(PROBLEM TO WORK ON): Scan the entries for lines with the word "Spanish" and copy those lines.
[[ INPUT, beginning ]]
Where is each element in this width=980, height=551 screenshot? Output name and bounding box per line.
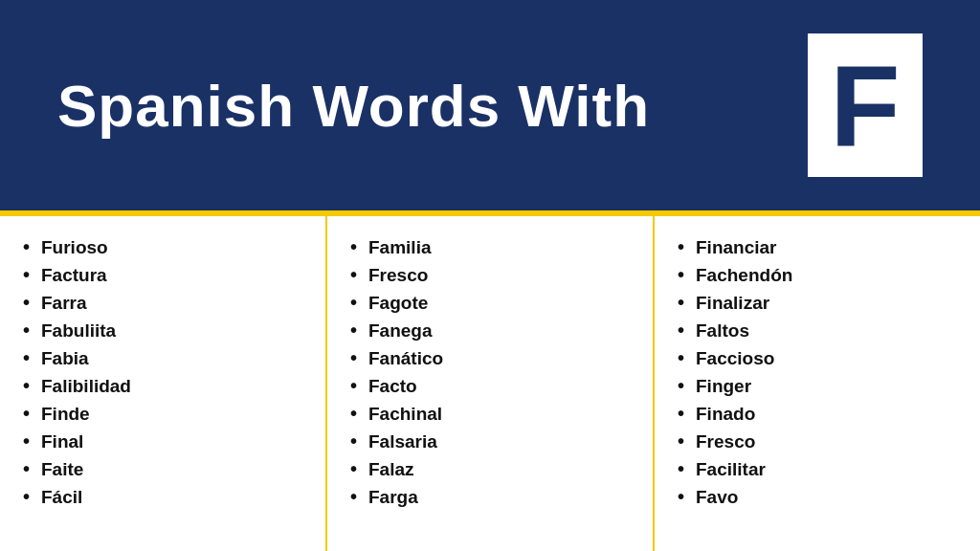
list-item: Fresco bbox=[678, 428, 957, 455]
list-item: Finado bbox=[678, 400, 957, 428]
list-item: Furioso bbox=[23, 233, 302, 261]
column-2: FamiliaFrescoFagoteFanegaFanáticoFactoFa… bbox=[327, 216, 655, 551]
list-item: Facto bbox=[350, 372, 630, 400]
list-item: Familia bbox=[350, 233, 630, 261]
list-item: Favo bbox=[678, 483, 957, 511]
list-item: Fanega bbox=[350, 317, 630, 344]
list-item: Fagote bbox=[350, 289, 630, 317]
column-3: FinanciarFachendónFinalizarFaltosFaccios… bbox=[655, 216, 980, 551]
list-item: Finger bbox=[678, 372, 957, 400]
list-item: Fácil bbox=[23, 483, 302, 511]
list-item: Fabuliita bbox=[23, 317, 302, 344]
list-item: Facilitar bbox=[678, 455, 957, 483]
list-item: Fanático bbox=[350, 344, 630, 372]
header-letter: F bbox=[808, 33, 923, 177]
list-item: Farga bbox=[350, 483, 630, 511]
list-item: Falsaria bbox=[350, 428, 630, 455]
header-title: Spanish Words With bbox=[57, 72, 650, 140]
list-item: Financiar bbox=[678, 233, 957, 261]
list-item: Farra bbox=[23, 289, 302, 317]
list-item: Finalizar bbox=[678, 289, 957, 317]
word-list-2: FamiliaFrescoFagoteFanegaFanáticoFactoFa… bbox=[350, 233, 630, 511]
word-list-1: FuriosoFacturaFarraFabuliitaFabiaFalibil… bbox=[23, 233, 302, 511]
list-item: Factura bbox=[23, 261, 302, 289]
column-1: FuriosoFacturaFarraFabuliitaFabiaFalibil… bbox=[0, 216, 327, 551]
list-item: Fachendón bbox=[678, 261, 957, 289]
word-list-3: FinanciarFachendónFinalizarFaltosFaccios… bbox=[678, 233, 957, 511]
list-item: Fabia bbox=[23, 344, 302, 372]
list-item: Final bbox=[23, 428, 302, 455]
list-item: Faccioso bbox=[678, 344, 957, 372]
list-item: Faltos bbox=[678, 317, 957, 344]
list-item: Faite bbox=[23, 455, 302, 483]
list-item: Finde bbox=[23, 400, 302, 428]
header: Spanish Words With F bbox=[0, 0, 980, 210]
list-item: Falaz bbox=[350, 455, 630, 483]
list-item: Fresco bbox=[350, 261, 630, 289]
list-item: Falibilidad bbox=[23, 372, 302, 400]
content-area: FuriosoFacturaFarraFabuliitaFabiaFalibil… bbox=[0, 216, 980, 551]
list-item: Fachinal bbox=[350, 400, 630, 428]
[[ INPUT, end ]]
(SOLVED PROBLEM):
header-title: Spanish Words With bbox=[57, 72, 650, 140]
header: Spanish Words With F bbox=[0, 0, 980, 210]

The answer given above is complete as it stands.